Cytotoxicity of doxorubicin for breast cancer cell lines. Cell viability was assessed by CCK-8 assay, each group was repeated for 3 time. The data of group was analyzed by T test, value of P < 0.05 was significant statistical differences between the groups. The error bars represent SD. These 3 cell lines show different sensitivity to DOX (A). BT549 cells were treated with 0.5 μM DOX alone or combined with si-FOXD1 respectively, DMSO acted as the control, and then subjected to CCK8 assay (B). BT549 cells were treated with 0.5 μM DOX alone or combined with si-DLL3 respectively, DMSO acted as the control, and then subjected to CCK8 assay (C).

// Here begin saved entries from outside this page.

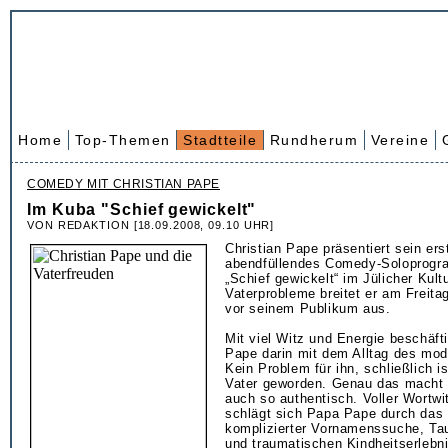
Home
Top-Themen
Stadtteile
Rundherum
Vereine
COMEDY MIT CHRISTIAN PAPE
Im Kuba "Schief gewickelt"
VON REDAKTION [18.09.2008, 09.10 UHR]
Christian Pape präsentiert sein ers
abendfüllendes Comedy-Soloprogr
„Schief gewickelt“ im Jülicher Kul
Vaterprobleme breitet er am Freita
vor seinem Publikum aus.
Mit viel Witz und Energie beschäfti
Pape darin mit dem Alltag des mod
Kein Problem für ihn, schließlich i
Vater geworden. Genau das macht
auch so authentisch. Voller Wortwi
schlägt sich Papa Pape durch das 
komplizierter Vornamenssuche, Ta
und traumatischen Kindheitserlebn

MDA-MB-468 cells were treated with 0.5 μM DOX alone or combined with si-LY6D respectively, DMSO acted as the control, and then subjected to CCK8 assay (D).

Figure 7.

The transfection efficiency of si-FOXD1, si-DLL3 and si-LY6D were verified by RT-PCR.

Figure 8.

Expression of DLL3, FOXD1, and LY6D (SP×100 and SP×400) in TNBC tissue: Expression of DLL3 in TNBC tissue (SP×100 and SP×400) (A, B). Expression of FOXD1 in TNBC tissue (SP×100 and SP×400) (D, E). Expression of LY6D in TNBC tissue (SP×100 and SP×400) (G, H). Expression of DLL3, FOXD1, and LY6D (SP×100) in normal breast tissue (C, F, I).